Educators fear lawsuits over corporal punishment, and for good reason. Earlier this year, the parents of a Tennessee boy who was paddled eight times for throwing crayons and rocks filed a lawsuit seeking $1.7 million. The parents of the boy, 5 at the time, say the paddling was excessive and that he sustained bruises.
Such lessons aren’t lost on districts such as DeKalb County. The state discipline data show no incidents of paddling there in the last seven years, yet Ron Ramsey, the school district’s chief legal officer, said the school board didn’t ban corporal punishment until about a year ago.

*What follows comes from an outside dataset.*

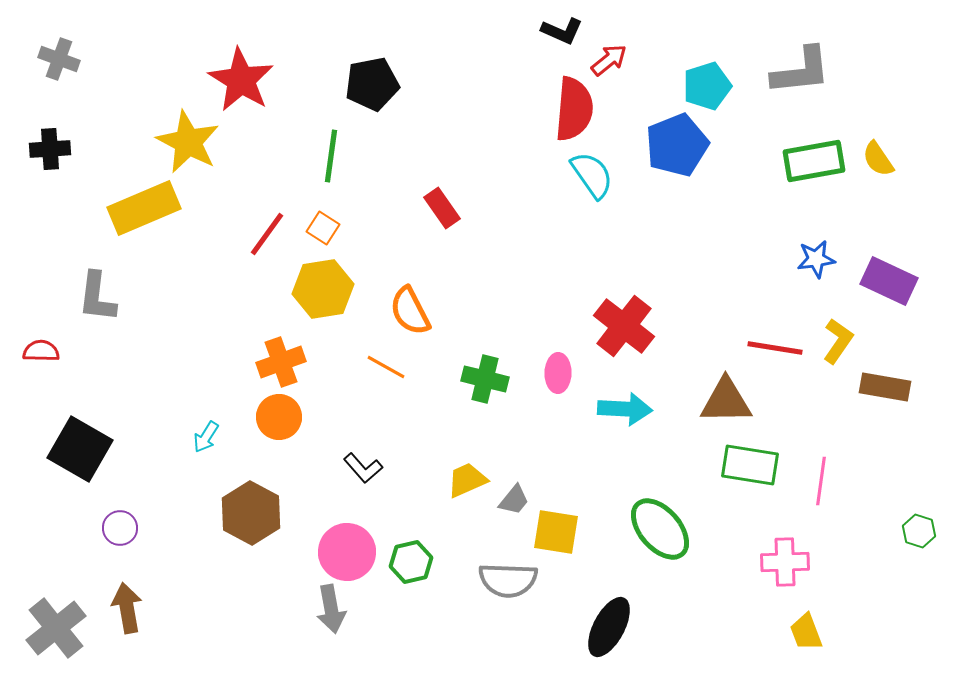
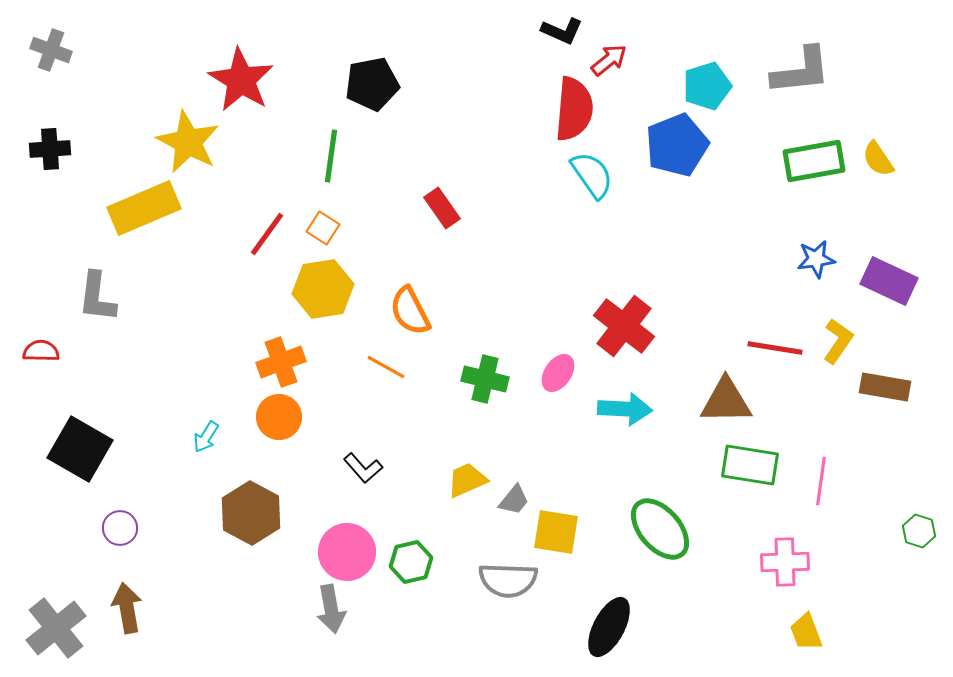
gray cross at (59, 59): moved 8 px left, 9 px up
pink ellipse at (558, 373): rotated 33 degrees clockwise
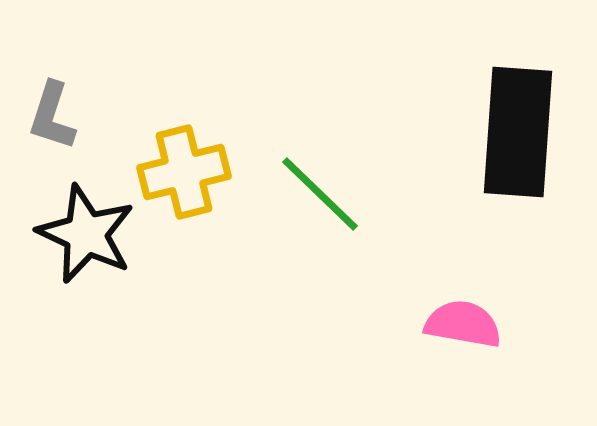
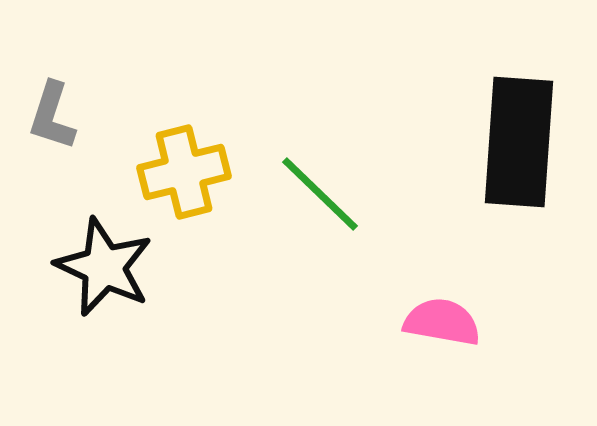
black rectangle: moved 1 px right, 10 px down
black star: moved 18 px right, 33 px down
pink semicircle: moved 21 px left, 2 px up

“We now no longer allow it, but for years we never used it because of concern for litigation,” Ramsey said. “Some parents just don’t want anyone to touch their kids.”
Parents like Keith Miller.
He grew up in the 1970s, and still remembers the wooden paddle that connected with his buttocks: it was thick, with drilled holes. Miller said he has spanked his son but prefers other forms of punishment, like taking away freedoms. “I like being able to talk with him and have a relationship with him,” he said.
Like other parents who were waiting to pick up their kids at Henderson Middle School in DeKalb on a recent afternoon, Miller was surprised to learn that paddling is still legal — and widely practiced — in Georgia.
It shouldn’t be, he said. That kind of discipline “worked for us, but in this day and time it would probably be seen as abuse.” He thought about it a second, then added: “It was probably abuse back then.”